The George W. Bush administration--with Secretaries of Defense Donald H. Rumsfeld and Robert M. Gates -- has mapped out a fighter procurement strategy. Particularly controversial was the decision to produce only 183 to 187 F-22 Raptor advanced fighters for the Air Force. But many Air Force leaders believe that the service needs as many as 381 F-22s to bridge a "fighter gap" until the F-35 Joint Strike Fighter (JSF) becomes available in numbers. The recent problems with the F-15 Eagle have provided ammunition for the advocacy of more F-22s in the near term.
Meanwhile, some Navy officials are becoming concerned about a "fighter gap" in that service. Their solution would be to increase the current procurement of F/A-18E and F Super Hornet aircraft. These strike-fighters would be for Navy service as the Marine Corps has kept with older F/A-18s and does not fly the E/F models.
All three services plan to acquire specific variants of the F-35 JSF -- officially named Lightning II, a moniker that is rarely used. But what impact would additional buys of F-22s or F/A-18s have on the F-35 program? Air Force Major General Charles R. Davis, the F-35 program executive officer, was recently quoted in Defense News (7 April 2008) stating, "Any time there is a discussion of a service or country pulling out airplanes from the program, the other service leaderships get very concerned. But we have told the Navy that buying them [F-35C aircraft] sooner at greater rates gives you a lower cost and more capability on your [carrier] decks than any other buying profile."
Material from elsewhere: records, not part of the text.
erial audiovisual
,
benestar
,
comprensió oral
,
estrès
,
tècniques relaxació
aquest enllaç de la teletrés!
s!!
In realty, the Air Force has the least interest in near-term procurement of the F-35 JSF as it would take several years to buy up to an F-22 force of 381 aircraft. Similarly, the Navy is pleased with the F/A-18 Super Hornet for the next decade or more. That aircraft has both a fighter and attack capability, and the nature of expected air threats -- both in terms of quantity and quality -- should be effectively countered by the Super Hornets. Also, an "all F/A-18 Super Hornet force" -- including the new A-18G Growler electronic attack aircraft -- simplifies maintenance and training.
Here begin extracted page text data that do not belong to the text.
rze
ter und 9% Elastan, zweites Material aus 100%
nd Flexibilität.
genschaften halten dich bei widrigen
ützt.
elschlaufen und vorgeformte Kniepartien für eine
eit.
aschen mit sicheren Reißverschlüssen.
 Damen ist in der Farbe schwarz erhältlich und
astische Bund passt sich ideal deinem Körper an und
More critical is the U.S. Marine Corps situation. The Marines now fly the F/A-18C and D variants and, of course, the AV-8B Harrier STOVL aircraft. Both will be in need of replacement within a decade and the F-35B STOVL is the planned -- and needed -- replacement. STOVL aircraft can operate from the Navy's large carriers as well as the so-called amphibious assault ships (LHA/LHD), which are "flattops" as large as World War II-era fleet carriers but lack catapults, arresting gear, and angled flight decks.
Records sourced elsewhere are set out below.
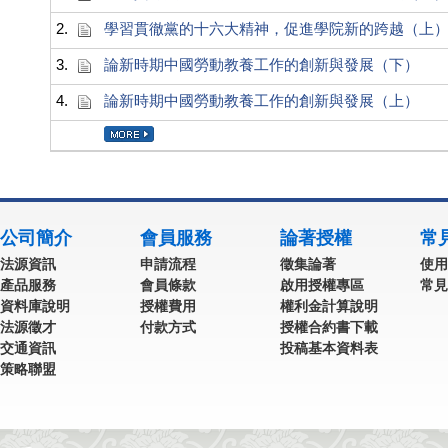
2.
學習貫徹黨的十六大精神，促進學院新的跨越（上
3.
論新時期中國勞動教養工作的創新與發展（下）
4.
論新時期中國勞動教養工作的創新與發展（上）
公司簡介
會員服務
論著授權
常
法源資訊
申請流程
徵集論著
使用
產品服務
會員條款
啟用授權專區
常見
資料庫說明
授權費用
權利金計算說明
法源徵才
付款方式
授權合約書下載
交通資訊
投稿基本資料表
策略聯盟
Similarly, the Britain is planning procurement of the F-35B to succeed the less-capable Harriers flown from their carrier decks (by Royal Navy and Royal Marine pilots).
In the long-term, the U.S. Air Force has discussed buying about a thousand F-35A and possibly other JSF variants to replace all of its F-15/F-16/A-10 aircraft.
Thus, there are major fighter issues to be addressed when the new administration is sworn in next January. Because of aircraft production line and component concerns, some decisions will have to be made quickly. Still, an objective, all-service study of U.S. fighter requirements and options should be conducted as soon as possible by the new administration -- preferably during the November -- January transition period.